Playing with Bayesian Causal Graphs.

The main references have so far been the following:

References

References for the dowhy package:

Material which helped my introductory reading so far by :

Brief list of concepts I found useful:

  • at the center of interest is the calculation of potential outcomes / counterfactuals $\rightarrow$ what Y would have been if X would have been different (so everything after all observations are done) $\rightarrow$ so we may want to know if a certain drug was taken or a placebo and measure the difference in effect
  • potential outcomes and counterfactuals can be seen as being the same thing, see Rubin et al. 2005 (really more of a useful thing know when reading the literature - man was I confused before knowing this)
  • potential outcomes can be calculated without using a graphical model but graphical models help by guiding which variables should be conditioned on legally
  • graphical models themselves require justification

Technical note: In order to run this notebook, you'll need a symbolic link from /notebooks/bcg to ./bcg.

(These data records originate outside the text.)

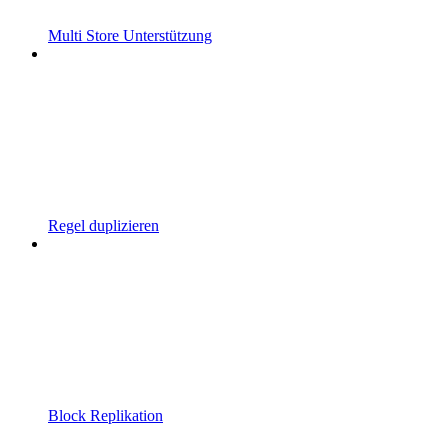
Multi Store Unterstützung
Regel duplizieren
Block Replikation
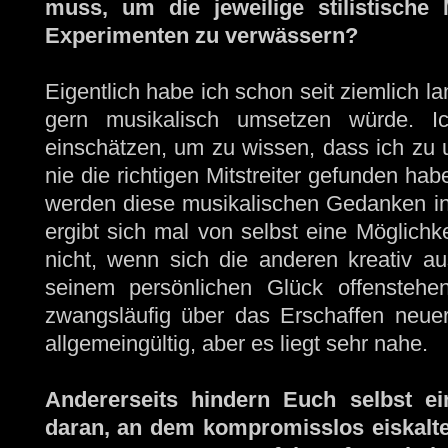
muss, um die jeweilige stilistische
Experimenten zu verwässern?
Eigentlich habe ich schon seit ziemlich la
gern musikalisch umsetzen würde. I
einschätzen, um zu wissen, dass ich zu u
nie die richtigen Mitstreiter gefunden habe
werden diese musikalischen Gedanken in
ergibt sich mal von selbst eine Möglichke
nicht, wenn sich die anderen kreativ a
seinem persönlichen Glück offenstehe
zwangsläufig über das Erschaffen neuer 
allgemeingültig, aber es liegt sehr nahe.
Andererseits hindern Euch selbst ein
daran, an dem kompromisslos eiskalte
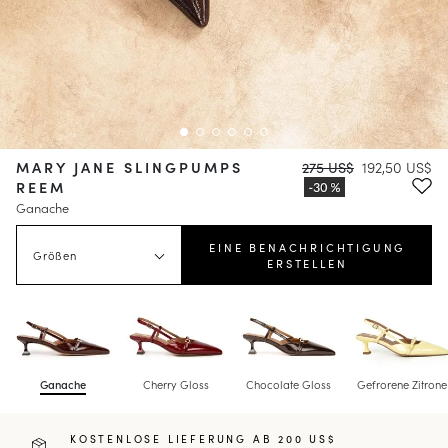
MARY JANE SLINGPUMPS
275 US$
192,50 US$
REEM
Ganache
EINE BENACHRICHTIGUNG
Größen
ERSTELLEN
Ganache
Cherry Gloss
Chocolate Gloss
Gefrorene Zitrone
KOSTENLOSE LIEFERUNG AB 200 US$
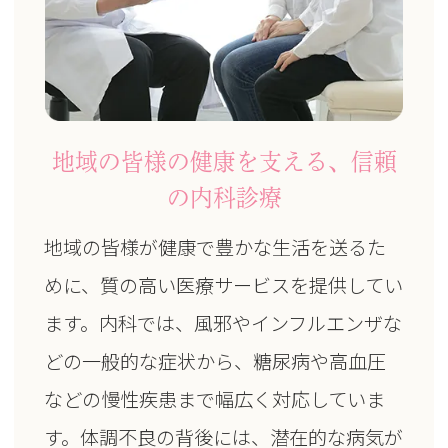
地域の皆様の健康を支える、信頼
の内科診療
地域の皆様が健康で豊かな生活を送るた
めに、質の高い医療サービスを提供してい
ます。内科では、風邪やインフルエンザな
どの一般的な症状から、糖尿病や高血圧
などの慢性疾患まで幅広く対応していま
す。体調不良の背後には、潜在的な病気が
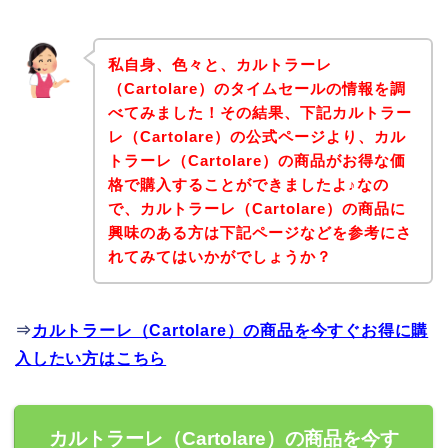
私自身、色々と、カルトラーレ
（Cartolare）のタイムセールの情報を調
べてみました！その結果、下記カルトラー
レ（Cartolare）の公式ページより、カル
トラーレ（Cartolare）の商品がお得な価
格で購入することができましたよ♪なの
で、カルトラーレ（Cartolare）の商品に
興味のある方は下記ページなどを参考にさ
れてみてはいかがでしょうか？
⇒
カルトラーレ（Cartolare）の商品を今すぐお得に購
入したい方はこちら
カルトラーレ（Cartolare）の商品を今す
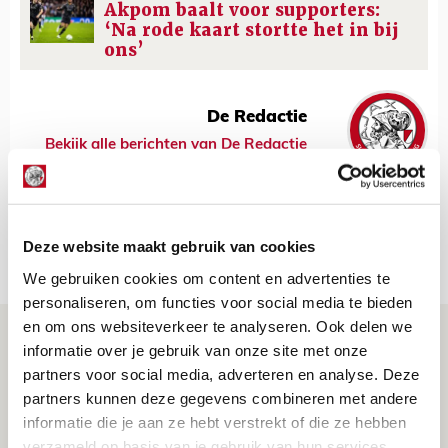
Akpom baalt voor supporters:
‘Na rode kaart stortte het in bij
ons’
De Redactie
Bekijk alle berichten van De Redactie
Deze website maakt gebruik van cookies
Net binnen //
We gebruiken cookies om content en advertenties te
personaliseren, om functies voor social media te bieden
en om ons websiteverkeer te analyseren. Ook delen we
Drie dingen die je moet weten over PEC
informatie over je gebruik van onze site met onze
Zwolle - Ajax
partners voor social media, adverteren en analyse. Deze
partners kunnen deze gegevens combineren met andere
08 AUGUSTUS 2026 - 12:32
informatie die je aan ze hebt verstrekt of die ze hebben
NIEUWS
verzameld op basis van je gebruik van hun services.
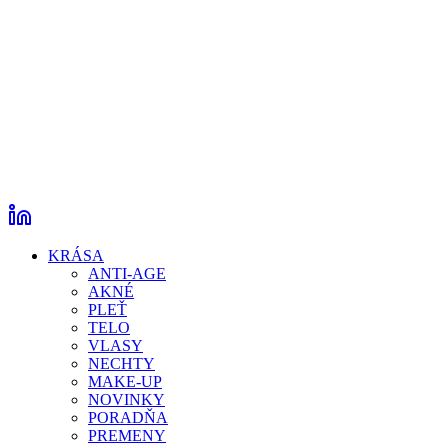
KRÁSA
ANTI-AGE
AKNÉ
PLEŤ
TELO
VLASY
NECHTY
MAKE-UP
NOVINKY
PORADŇA
PREMENY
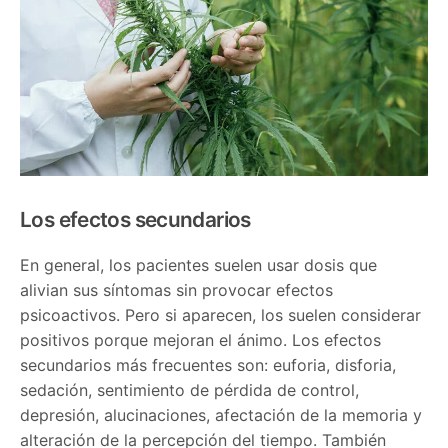
Los efectos secundarios
En general, los pacientes suelen usar dosis que
alivian sus síntomas sin provocar efectos
psicoactivos. Pero si aparecen, los suelen considerar
positivos porque mejoran el ánimo. Los efectos
secundarios más frecuentes son: euforia, disforia,
sedación, sentimiento de pérdida de control,
depresión, alucinaciones, afectación de la memoria y
alteración de la percepción del tiempo. También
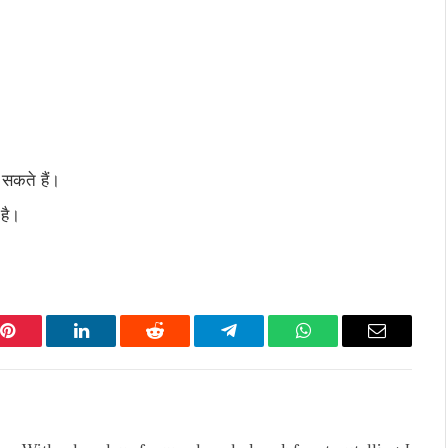
सकते हैं।
 है।
Pinterest
LinkedIn
Reddit
Telegram
WhatsApp
Email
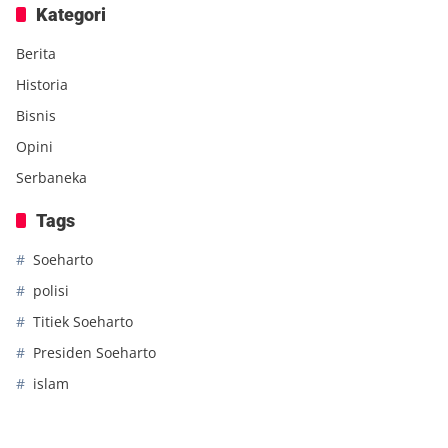
Kategori
Berita
Historia
Bisnis
Opini
Serbaneka
Tags
Soeharto
polisi
Titiek Soeharto
Presiden Soeharto
islam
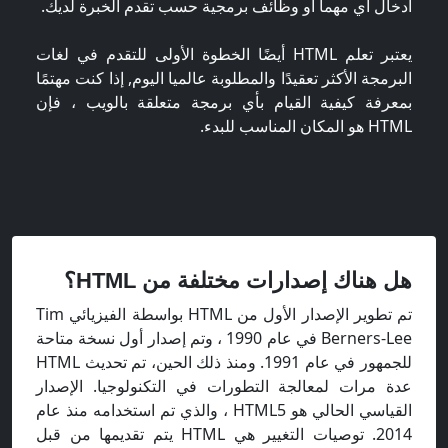
ادخال اي مهما او وظائف برمجية حسب تقدم الخبرة لديك.
يعتبر تعلم HTML أيضًا الخطوة الأولى للتقدم في لغات
البرمجة الأكثر تعقيدًا والمطلوبة عالميا اليوم, إذا كنت مهتمًا
بمعرفة كيفية القيام بأي برمجة متعلقة بالويب ، فإن
HTML هو المكان المناسب للبدء.
هل هناك إصدارات مختلفة من HTML؟
تم تطوير الإصدار الأول من HTML بواسطة الفيزيائي Tim
Berners-Lee في عام 1990 ، وتم إصدار أول نسخة متاحة
للجمهور في عام 1991. ومنذ ذلك الحين، تم تحديث HTML
عدة مرات لمعالجة التطورات في التكنولوجيا. الإصدار
القياسي الحالي هو HTML5 ، والذي تم استخدامه منذ عام
2014. توصيات التغيير هي HTML يتم تقديمها من قبل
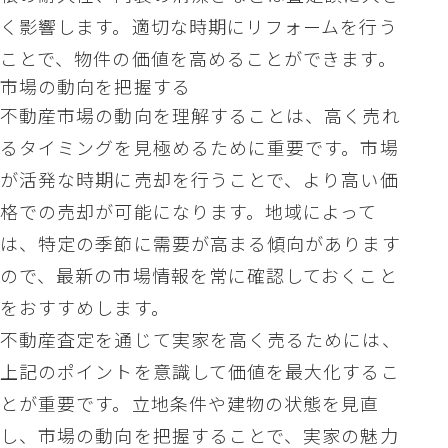
く影響します。適切な時期にリフォームを行う
ことで、物件の価値を高めることができます。
市場の動向を把握する
不動産市場の動向を理解することは、高く売れ
るタイミングを見極めるために重要です。市場
が活発な時期に売却を行うことで、より高い価
格での売却が可能になります。地域によって
は、特定の季節に需要が高まる傾向があります
ので、最新の市場情報を常に確認しておくこと
をおすすめします。
不動産査定を通じて実家を高く売るためには、
上記のポイントを意識して価値を最大化するこ
とが重要です。立地条件や建物の状態を見直
し、市場の動向を把握することで、実家の魅力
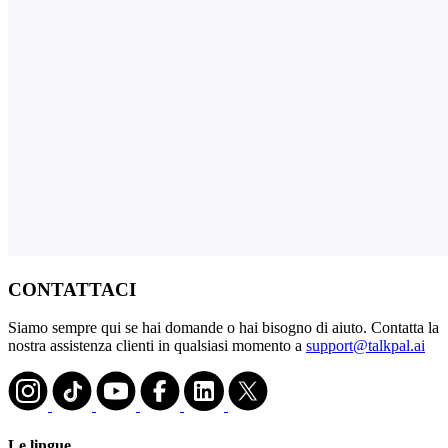
CONTATTACI
Siamo sempre qui se hai domande o hai bisogno di aiuto. Contatta la
nostra assistenza clienti in qualsiasi momento a
support@talkpal.ai
Le lingue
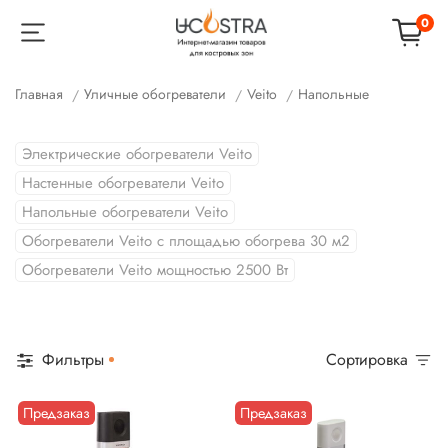
0
Главная
Уличные обогреватели
Veito
Напольные
Электрические обогреватели Veito
Настенные обогреватели Veito
Напольные обогреватели Veito
Обогреватели Veito с площадью обогрева 30 м2
Обогреватели Veito мощностью 2500 Вт
Фильтры
Сортировка
Предзаказ
Предзаказ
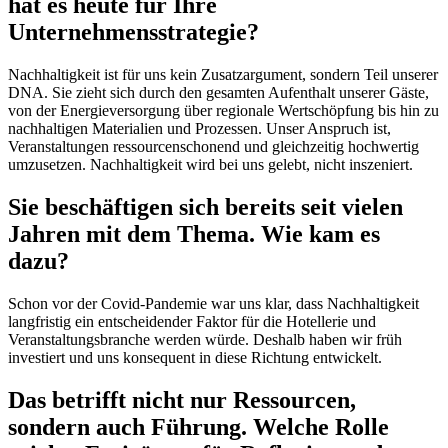
hat es heute für Ihre
Unternehmensstrategie?
Nachhaltigkeit ist für uns kein Zusatzargument, sondern Teil unserer
DNA. Sie zieht sich durch den gesamten Aufenthalt unserer Gäste,
von der Energieversorgung über regionale Wertschöpfung bis hin zu
nachhaltigen Materialien und Prozessen. Unser Anspruch ist,
Veranstaltungen ressourcenschonend und gleichzeitig hochwertig
umzusetzen. Nachhaltigkeit wird bei uns gelebt, nicht inszeniert.
Sie beschäftigen sich bereits seit vielen
Jahren mit dem Thema. Wie kam es
dazu?
Schon vor der Covid-Pandemie war uns klar, dass Nachhaltigkeit
langfristig ein entscheidender Faktor für die Hotellerie und
Veranstaltungsbranche werden würde. Deshalb haben wir früh
investiert und uns konsequent in diese Richtung entwickelt.
Das betrifft nicht nur Ressourcen,
sondern auch Führung. Welche Rolle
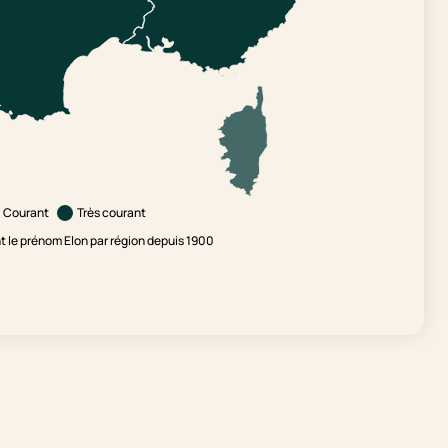
Courant
Très courant
 le prénom Elon par région depuis 1900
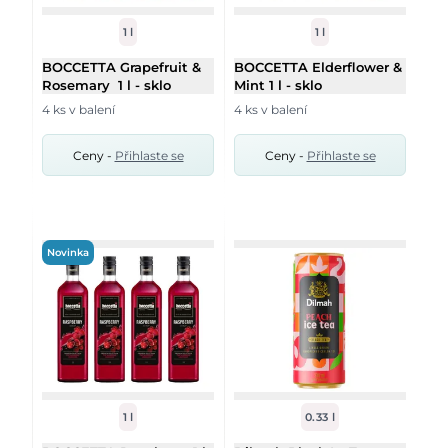
1 l
1 l
BOCCETTA Grapefruit &
BOCCETTA Elderflower &
Rosemary 1 l - sklo
Mint 1 l - sklo
4 ks v balení
4 ks v balení
Ceny -
Přihlaste se
Ceny -
Přihlaste se
Novinka
1 l
0.33 l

Small example using $ Y = a \cdot X_0 ^ b + c + X_1 $ to generate observations

n = 1000
a,b,c = 1.5, 1., 0
target = 'Y'
obs = pd.DataFrame(columns=['X0', 'X1', target])
obs['X0'] = stats.uniform.rvs(loc=-1, scale=2, size=n)
# obs['X1'] = stats.norm.rvs(loc=0, scale=.1, size=n)
obs['X1'] = stats.uniform.rvs(loc=-.5, scale=1, size=n)
obs[target] = a * obs.X0 ** b + c + obs.X1

obs.head()
X0 X1 Y
0 -0.806061 0.370908 -0.838184
1 0.667759 0.228029 1.229667
2 0.158370 0.352362 0.589917
3 0.103955 -0.018955 0.136977
4 -0.755793 -0.387319 -1.521008

Inspecting the observed data

plot_target_vs_rest(obs)
plot_var_hists(obs)
show_correlations(obs)

Generating the probably simplest possible causal graphical model

gg = GraphGenerator(obs)
print(f'target var: {gg.target}, not target vars: {", ".join(gg.not_targets)}')
target var: Y, not target vars: X0, X1
g = gg.get_only_Xi_to_Y()
gml = gg.get_gml(g)
gg.vis_g(g)
treatment = ['X0', ] # 'X1'
causal_model = dw.CausalModel(data=obs,  treatment=treatment, 
                              outcome=target, graph=gml)
INFO:dowhy.causal_graph:If this is observed data (not from a randomized experiment), there might always be missing confounders. Adding a node named "Unobserved Confounders" to reflect this.
INFO:dowhy.causal_model:Model to find the causal effect of treatment ['X0'] on outcome ['Y']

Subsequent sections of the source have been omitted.